GBP: Nationwide’s house price index shows weaker growth
There were a few minor economic data releases yesterday, including the Nationwide house price index. In May, growth was weaker than expected, with prices up by 2.4% from 2.6% the month before. This was some way below the 3% the markets had anticipated and could be a symptom of a lethargic UK economy.
Gfk consumer confidence came in better than expected, by moving up two points to -7. It had been expected to come in at -8, but obviously the fact there is a minus sign next to the figure means it’s nothing to scream from the rooftops. Still, we’ll take any positive we can at the moment.

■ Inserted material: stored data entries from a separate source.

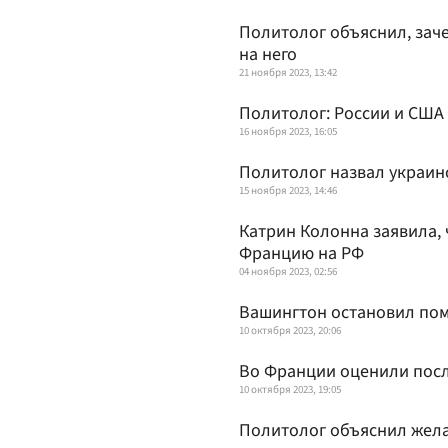
Политолог объяснил, зач
на него
21 ноября 2023, 13:42
Политолог: России и США
16 ноября 2023, 16:05
Политолог назвал украин
15 ноября 2023, 14:46
Катрин Колонна заявила, 
Францию на РФ
04 ноября 2023, 02:56
Вашингтон остановил по
10 октября 2023, 20:06
Во Франции оценили посл
10 октября 2023, 19:05
Политолог объяснил жел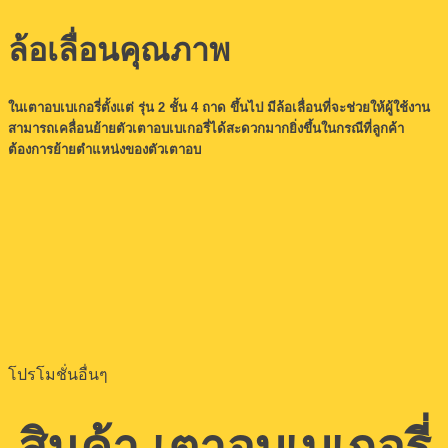
ล้อเลื่อนคุณภาพ
ในเตาอบเบเกอรี่ตั้งแต่ รุ่น 2 ชั้น 4 ถาด ขึ้นไป มีล้อเลื่อนที่จะช่วยให้ผู้ใช้งาน
สามารถเคลื่อนย้ายตัวเตาอบเบเกอรี่ได้สะดวกมากยิ่งขึ้นในกรณีที่ลูกค้า
ต้องการย้ายตำแหน่งของตัวเตาอบ
โปรโมชั่นอื่นๆ
สินค้า เตาอบเบเกอรี่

Today’s main release is the Markit manufacturing PMI for May. It is expected to dip a little from 53.9 in April to 53.5 in May. However, any figure over 50.0 shows growth so if the reading meets expectations there is little less to worry about. If, on the other hand, it comes in way below forecast, we could see some sterling movement, as it would be further indication that the UK economy is struggling.

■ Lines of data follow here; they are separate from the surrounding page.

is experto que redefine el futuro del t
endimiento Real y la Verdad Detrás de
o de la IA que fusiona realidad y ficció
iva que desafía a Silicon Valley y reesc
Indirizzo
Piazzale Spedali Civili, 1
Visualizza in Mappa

EUR: US imposes tariffs; how will Europe respond?
Oh dear. The eurozone is going through the (trade) wars at the moment. The political turmoil that has engulfed Spain and Italy hasn’t been ideal for Europe, and there have been persistent fears that the eurozone crisis is rearing its head once more. However, yesterday investors began the morning in high spirits, as there is now a chance that Italy could form a government without the need for fresh elections.
News that the leader of the Italian far-right party the League, Matteo Salvini, has cancelled political rallies led many to believe that a political impasse could be coming to an end. The news was received warmly by the markets and they moved up. However, Trump soon put paid to any ideas of optimism, by slapping trade tariffs on steel and aluminium imports from the EU, Canada and Mexico.
It now remains to be seen what happens next, but we can expect retaliatory measures to be forthcoming. The real question is how will Trump respond to those retaliations. As it stands, that’s the focus, because if we become embroiled in a tit-for-tat spat, then a full-blown trade war could be just around the corner. And despite Trump’s claims to the contrary, trade wars are not easy to win, mainly because there are no winners.
Unemployment in the eurozone for April came in at 8.5% against an expectation of 8.4%, while inflation hit a whopping 1.9% in May from 1.2% the month before. That really is quite a rise and far exceeded the 1.6% analysts had predicted. Quite what this will do to influence monetary policy is currently unknown, but it will be received positively by hawks hoping that the European Central Bank starts withdrawing fiscal stimuli sooner rather than later.
Today we’ll see manufacturing PMI for Germany and the eurozone, but attention will be on trade tariff retaliations and the situation in Italy and Spain.
USD: Trump presses ahead with proposed tariffs
After a couple of extensions to the period of exemption, at midnight, the US imposed tariffs on steel and aluminium imports from the EU, Canada and Mexico. All three responded by saying they would impose retaliatory measures, although the specific details are currently unknown.
Both initial jobless claims and consumer spending in the US came in better than expected. Weekly jobless claims fell by more than expected, with a 13,000 drop to 221,000. Analysts had forecast a fall to 228,000 and the current jobless rate of 3.9% is almost at a seventeen-and-a-half-year low. Consumer spending climbed by 0.6% against an expectation of 0.4%, and is the biggest jump for five months.
Today we will see non-farm payrolls for May, as well as manufacturing PMI for the same month. But what will Trump Tweet over the weekend once the EU, Canada and Mexico announce their retaliatory measures?